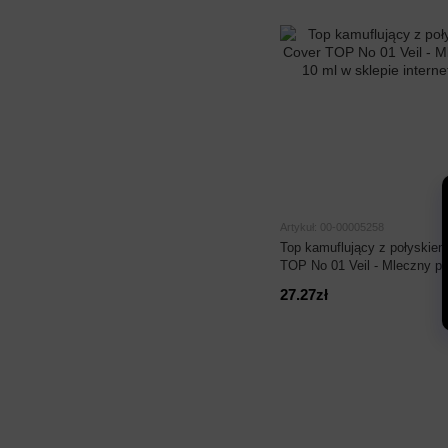
Artykuł: 00-00005258
Top kamuflujący z połyskiem
TOP No 01 Veil - Mleczny pó
27.27zł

> [Aim of the exercise]
Pictures do not belong in the copy; repeat the rest of the listing exactly.

> [Reply to the task]
Artykuł: 00-00005258
Top kamuflujący z połyskiem
TOP No 01 Veil - Mleczny pó
27.27zł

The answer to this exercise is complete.